Rapunzel Lets Her Hair Down in Tangled
Hair has always been treated like a character by Glen Keane: "an outward manifestation" of the character's personality and problem. But Keane and Disney met their match with Rapunzel in Tangled (opening today). With 70-feet of luxurious blond hair, "this is a story about a girl with enormous potential -- she has something inside her that has to get out," Keane explains. "It's physically exploding out of her and is her life force, so the hair has to be compelling…
"[It] has to have rhythm and the way it moves; it has to have volume; it has to have twist; the swoop has to have a definitive shape; and there are a lot of artistic choices for a technical crew that had never been challenged that way before. This wasn't just pushing a button and making sim happen; you've got to also artistically position the hair. It was an amazing team to watch grow. I asked Eric Daniels, who worked with me on Long John Silver doing the mechanical arm, to oversee the hair team to bring artistic qualities into that."
That's because early on hair was treated solely as a technical challenge, so Keane lectured the technical team on the artistic importance, and from then on it became a hybrid solution, like so many aspects of Tangled.

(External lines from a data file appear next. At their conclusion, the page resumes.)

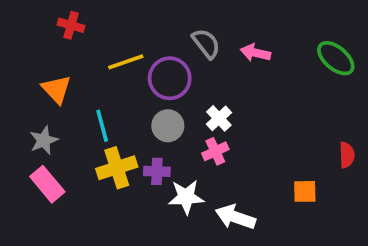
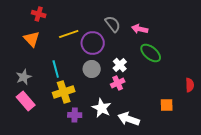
green ellipse: (336, 58) -> (151, 53), moved
orange triangle: (56, 89) -> (32, 39), moved
purple cross: (157, 171) -> (75, 115), moved
white star: (186, 197) -> (102, 108), turned 30

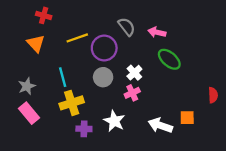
white arrow: (129, 119) -> (160, 125), moved

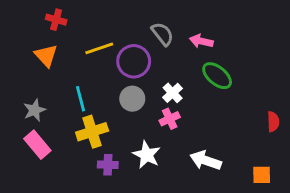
orange square: (187, 118) -> (262, 175), moved

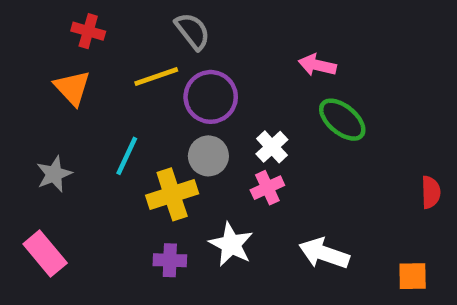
gray semicircle: (162, 34) -> (193, 31), moved
cyan line: (81, 99) -> (127, 156), turned 40
yellow cross: (92, 132) -> (172, 194), moved
pink rectangle: (37, 145) -> (45, 253), moved

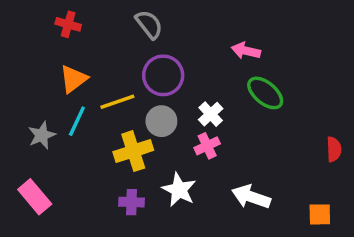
yellow line: (156, 77) -> (117, 102), moved
orange triangle: (72, 88) -> (73, 79), moved, turned 36
cyan line: (127, 156) -> (77, 121), moved

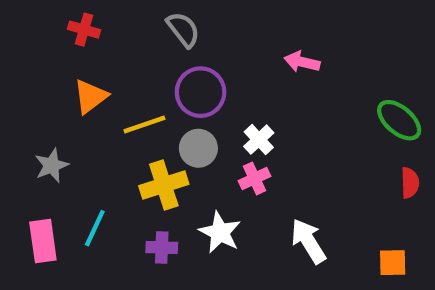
green ellipse: (265, 93) -> (399, 120), moved
cyan line: (77, 121) -> (95, 228), moved
pink rectangle: (35, 197) -> (43, 241), turned 32
white arrow: (251, 197) -> (308, 241), turned 39

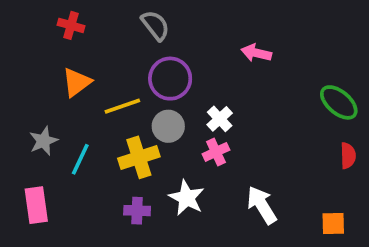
cyan line: (95, 228) -> (80, 159), moved

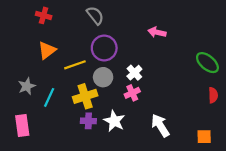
purple cross: (137, 211) -> (88, 121), moved

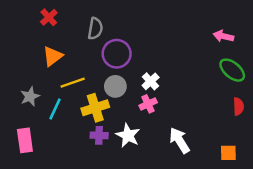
red cross: (44, 15) -> (49, 17), turned 32
gray semicircle: (95, 15) -> (95, 29), moved, turned 48
pink arrow: (157, 32) -> (223, 36), moved
yellow line: (75, 65) -> (73, 83), moved

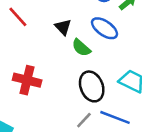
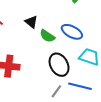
blue ellipse: (104, 28) -> (72, 32), moved

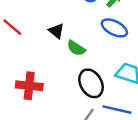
blue ellipse: (72, 32) -> (114, 28), moved

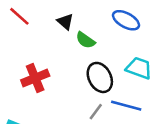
red cross: (29, 86) -> (35, 78), turned -30

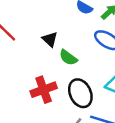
red cross: (35, 78) -> (44, 90), moved

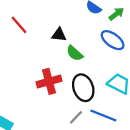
black triangle: (50, 39) -> (59, 35), turned -42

The result is a breakthrough achievement for the way CG hair is rendered, using a blend of simulation and animation techniques to create a new 2D/3D aesthetic in keeping with Keane's vision. So no more worries about touching hair or cloth and out of control collisions.
This necessitated the revamping of the simulation engine developed for Bolt called Dynamic Wires, which added volume, sensuous twists, graceful turns, breaking strands and Rapunzel's trademark swoop in the front. The technical team animated 147 different tubes representing the structure of the hair, which would then be rendered into a final image with up to 140,000 individual strands of hair.
In addition, several new tools were written for hair interaction, motion control and interpolation, volume rendering and a new shading algorithm design to provide more of a real world look to the hair. In fact, they rewrote their RenderMan shader system from scratch. There was even a new hair rig for greater control in animation.
And when Rapunzel's magical hair glowed, that was created by the effects department in collaboration with Look Dev TD Lewis Siegel. The glow was based on an occlusion pass and they also did a fiber-optic effect where light went right down the individual strands and washed through the entire hair. But then that glow had to interact with the characters and environments. The lighting department, for instance, was given a composite graph comprised of effects and animation that was incorporated into its graph. Lighting would also use point clouds combined with hand-placed lights to generate, say, diffuse lighting from the hair onto the characters.